Der dünne KE 55 S9C fällt bei weitem nicht so schlank aus, wie OLED-Panels es ermöglichen würden. Dies ist der Stabilität der Konstruktion geschuldet.

3D-Darstellung und Multi-View-Funktion

Ein völlig neues, tatsächlich revolutionäres Extra kann der OLED ebenfalls präsentieren. Die herausragende 3D-Darstellung dank hoher Schaltgeschwindigkeit ist wahrlich beeindruckend. Doch mit welcher Leichtigkeit die organischen Bildpunkte das schaffen, wird erst so richtig deutlich, wenn man die Funktion "Multi View" einschaltet. Dann stellt der Schirm zwei voneinander unabhängige Bilder nacheinander dar.

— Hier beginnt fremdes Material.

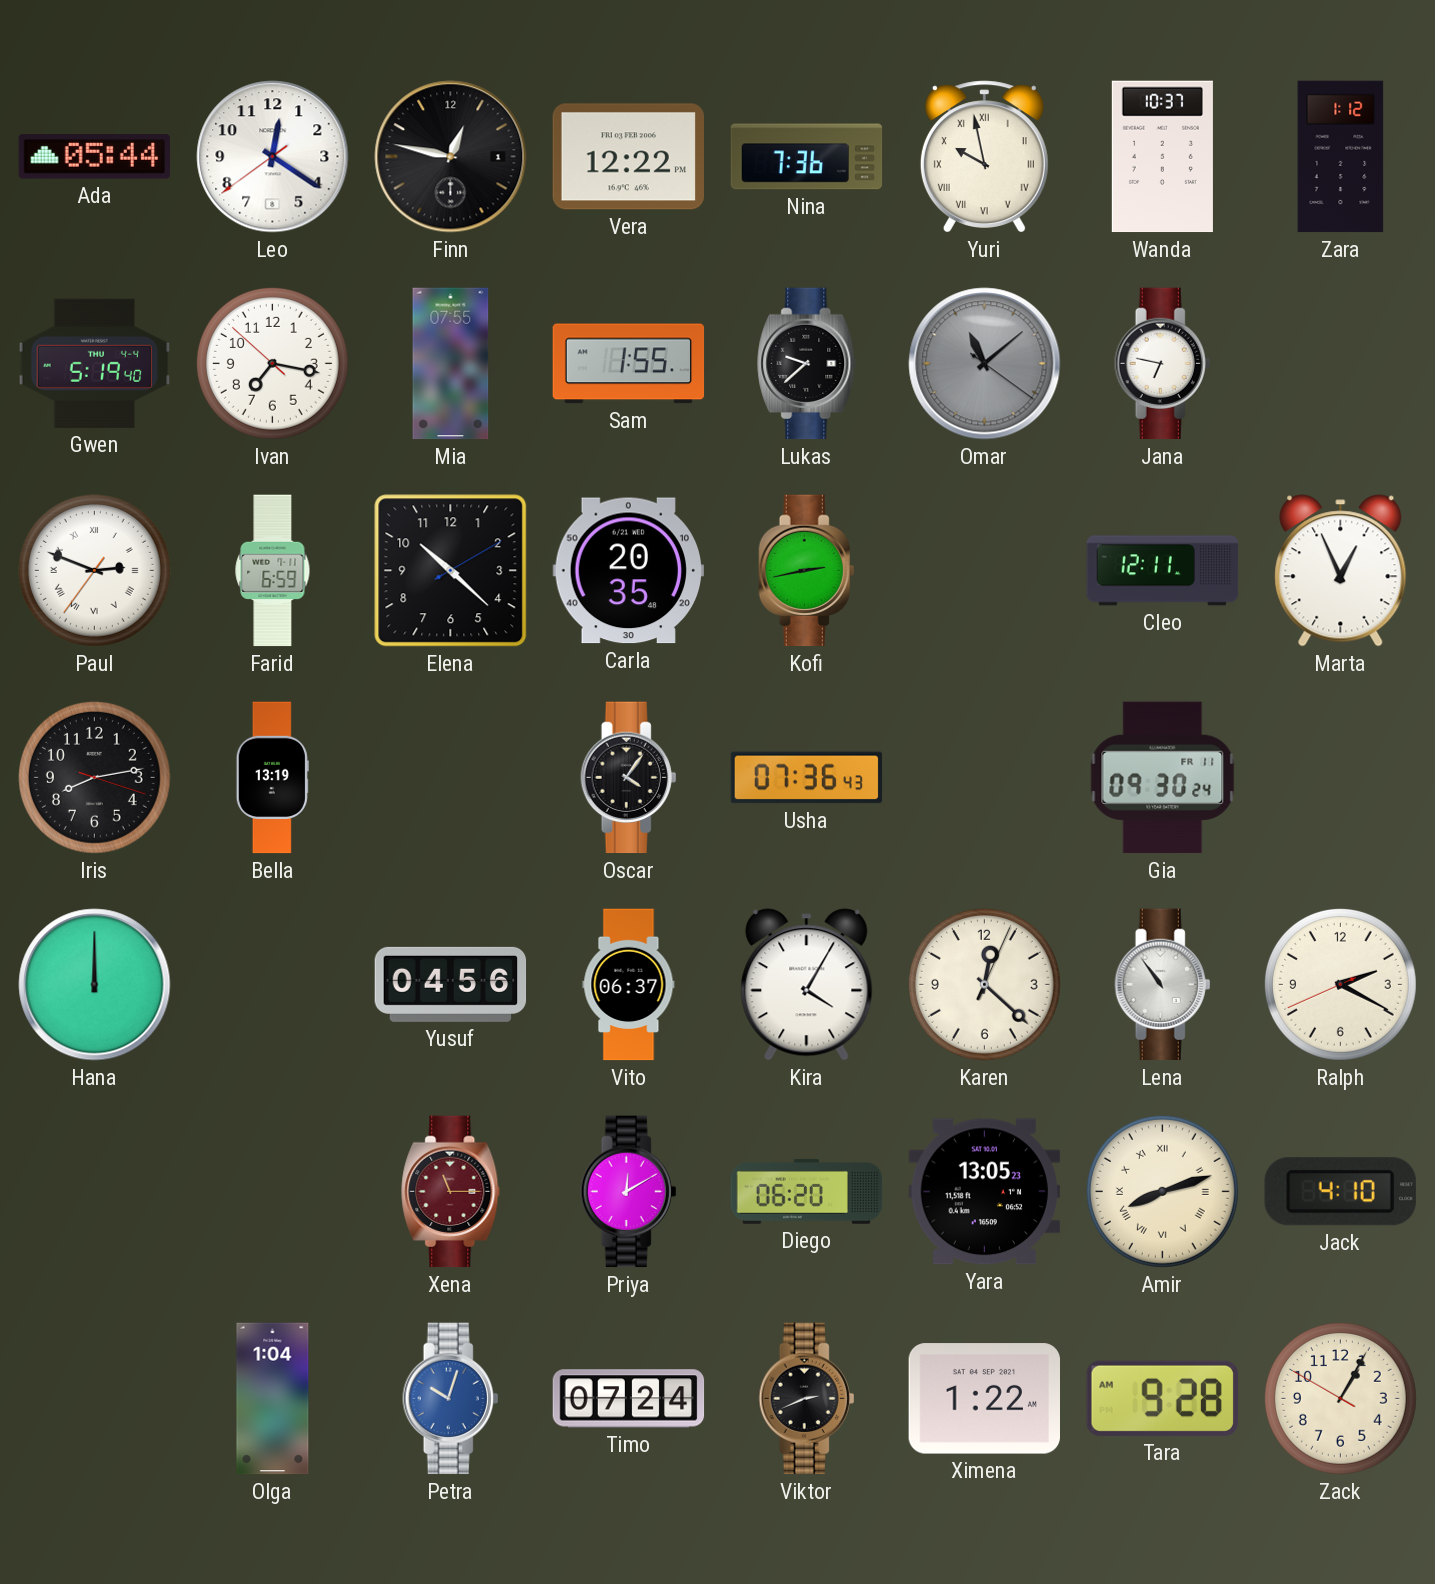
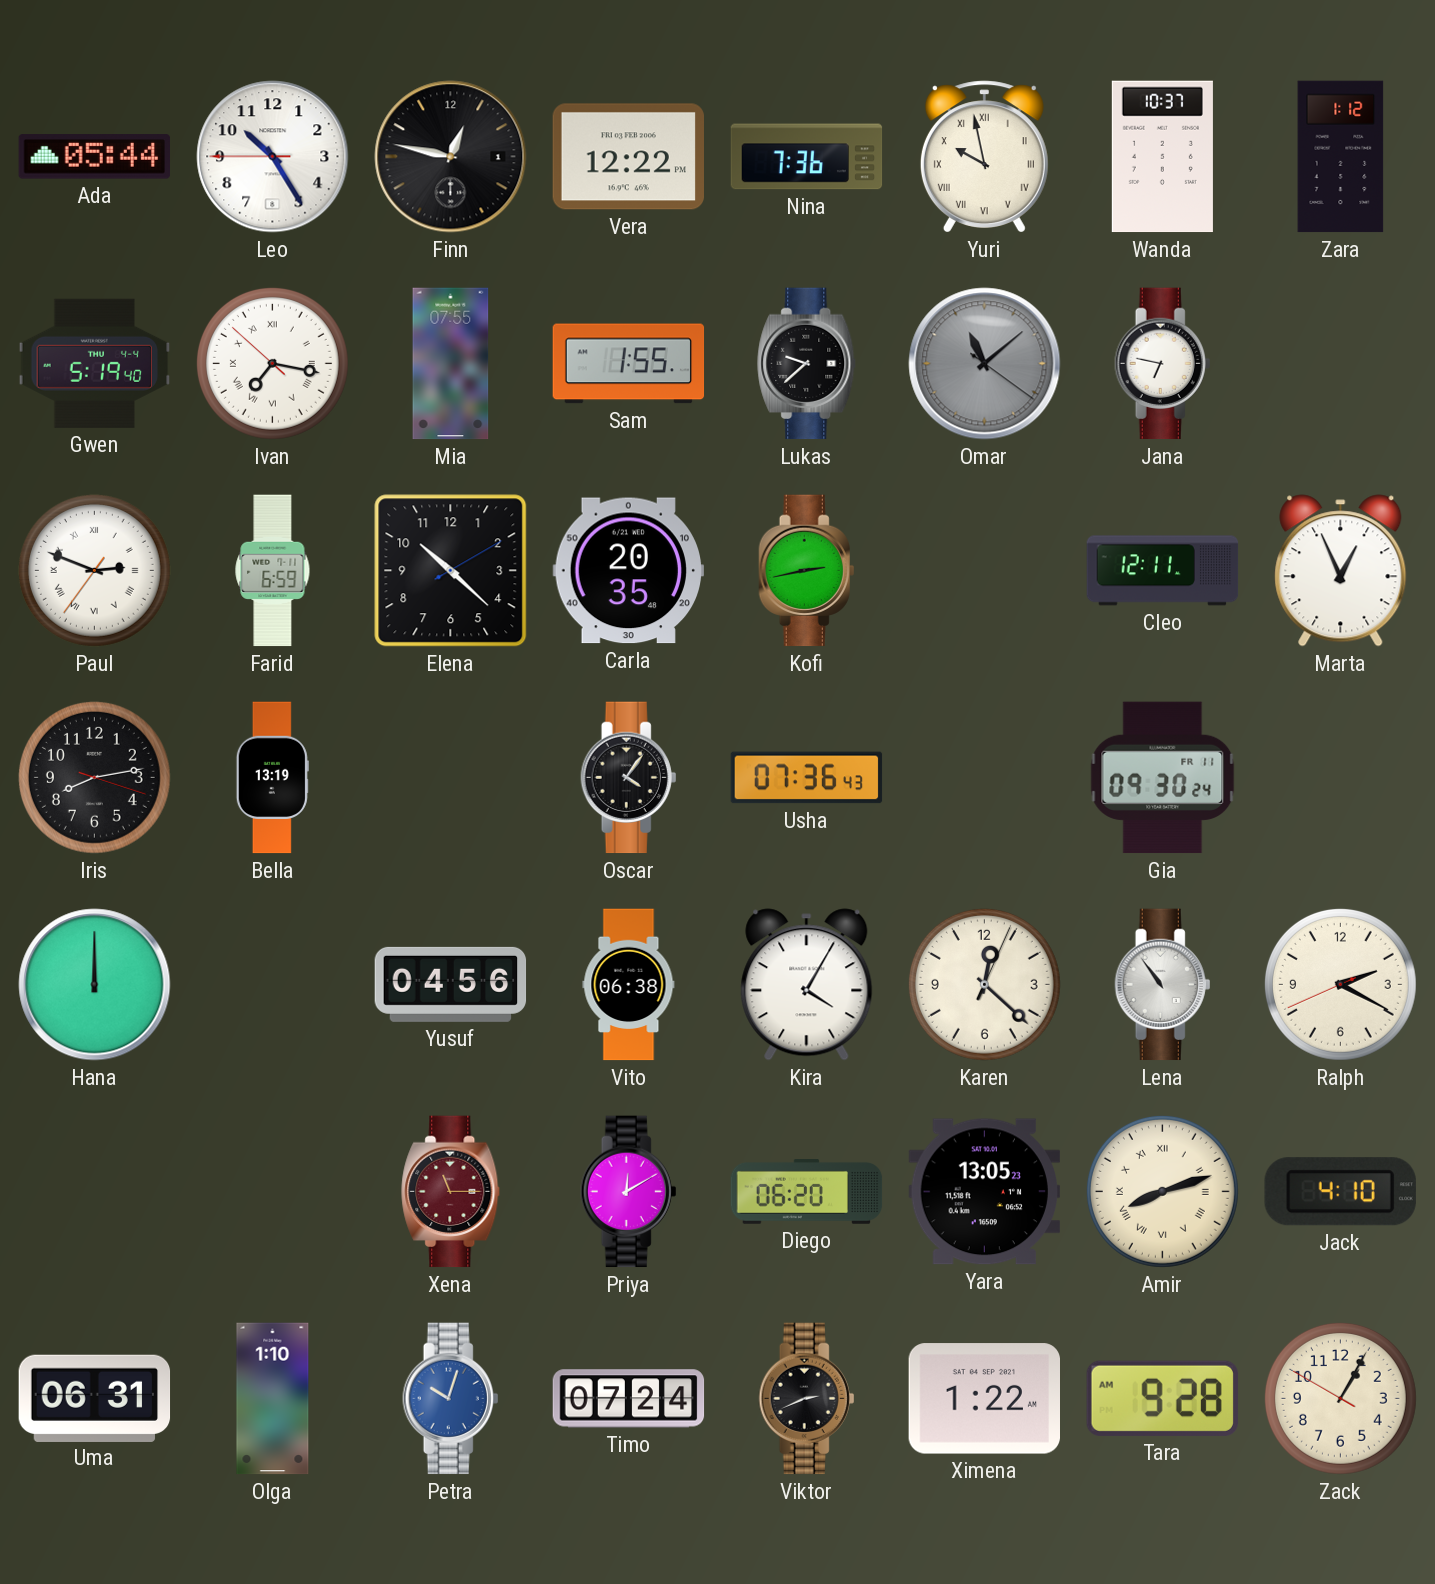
Leo: 12:20 -> 10:24
Ivan numerals: Arabic -> Roman
Vito: 06:37 -> 06:38
Uma: none -> 06:31
Olga: 1:04 -> 1:10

Die Shutterbrille filtert auf Knopfdruck die gewünschte Bildfolge aus, so wie im 3D-Einsatz nacheinander die beiden, fürs räumliche Sehen notwendigen, Blickperspektiven. Da die Brillen mit In-Ear-Kopfhörern ausstaffiert sind, wird nun möglich, dass zwei TV-Gucker mit nur einem Schirm ihr komplett eigenes Programm einschalten können. Da der OLED über zwei Tuner verfügt, ist die TV-Auswahl nicht limitiert. Zudem ist auch eine Kombination aus TV-Programm, HDMI-Zuspieler (etwa Blu-ray), auf Festplatte aufgezeichneter Kost oder Filmen per Internet möglich.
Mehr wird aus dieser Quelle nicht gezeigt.